**PROBLEM DESCRIPTION:**
Lines in the listing that hold the string "Deutschland" need to be tallied, and the total given alone.

**EXERCISE INPUT:**

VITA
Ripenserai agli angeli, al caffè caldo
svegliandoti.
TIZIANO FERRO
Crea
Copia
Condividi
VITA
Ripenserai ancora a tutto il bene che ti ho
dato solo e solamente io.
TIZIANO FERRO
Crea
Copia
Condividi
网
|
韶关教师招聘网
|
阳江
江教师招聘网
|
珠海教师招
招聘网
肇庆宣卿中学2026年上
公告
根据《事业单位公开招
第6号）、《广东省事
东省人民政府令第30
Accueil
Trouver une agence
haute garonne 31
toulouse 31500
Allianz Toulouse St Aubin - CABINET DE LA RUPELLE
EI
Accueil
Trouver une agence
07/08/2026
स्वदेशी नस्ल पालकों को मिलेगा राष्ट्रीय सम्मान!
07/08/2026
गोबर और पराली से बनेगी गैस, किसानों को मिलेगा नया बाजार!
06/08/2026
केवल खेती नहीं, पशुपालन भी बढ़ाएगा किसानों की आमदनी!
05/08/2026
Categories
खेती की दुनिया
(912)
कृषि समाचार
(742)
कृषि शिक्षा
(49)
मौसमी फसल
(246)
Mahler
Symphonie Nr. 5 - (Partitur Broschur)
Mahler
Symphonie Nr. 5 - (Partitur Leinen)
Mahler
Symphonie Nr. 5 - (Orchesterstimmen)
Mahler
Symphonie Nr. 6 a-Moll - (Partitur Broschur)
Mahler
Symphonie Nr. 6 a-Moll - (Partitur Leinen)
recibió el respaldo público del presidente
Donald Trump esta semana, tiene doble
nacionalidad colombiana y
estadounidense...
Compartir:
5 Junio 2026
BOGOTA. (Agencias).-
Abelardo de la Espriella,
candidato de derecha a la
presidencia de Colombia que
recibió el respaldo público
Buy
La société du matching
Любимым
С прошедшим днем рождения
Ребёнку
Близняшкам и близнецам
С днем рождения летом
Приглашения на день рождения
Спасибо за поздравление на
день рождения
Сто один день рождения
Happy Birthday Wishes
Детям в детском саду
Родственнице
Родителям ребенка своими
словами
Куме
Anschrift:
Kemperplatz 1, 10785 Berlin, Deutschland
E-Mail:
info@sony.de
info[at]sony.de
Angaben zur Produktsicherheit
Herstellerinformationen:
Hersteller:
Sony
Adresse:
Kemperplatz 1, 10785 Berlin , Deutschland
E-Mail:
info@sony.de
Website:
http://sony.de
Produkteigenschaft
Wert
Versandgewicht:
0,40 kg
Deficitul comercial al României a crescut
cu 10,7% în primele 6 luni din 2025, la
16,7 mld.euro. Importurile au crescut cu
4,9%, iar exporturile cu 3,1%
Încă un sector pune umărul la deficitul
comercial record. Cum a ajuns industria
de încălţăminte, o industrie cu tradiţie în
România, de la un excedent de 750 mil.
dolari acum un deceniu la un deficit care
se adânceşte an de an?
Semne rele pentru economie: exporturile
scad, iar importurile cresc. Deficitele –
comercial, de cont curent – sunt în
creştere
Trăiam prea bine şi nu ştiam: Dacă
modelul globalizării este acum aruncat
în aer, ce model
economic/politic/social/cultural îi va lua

**ANSWER TO THE EXERCISE:**
2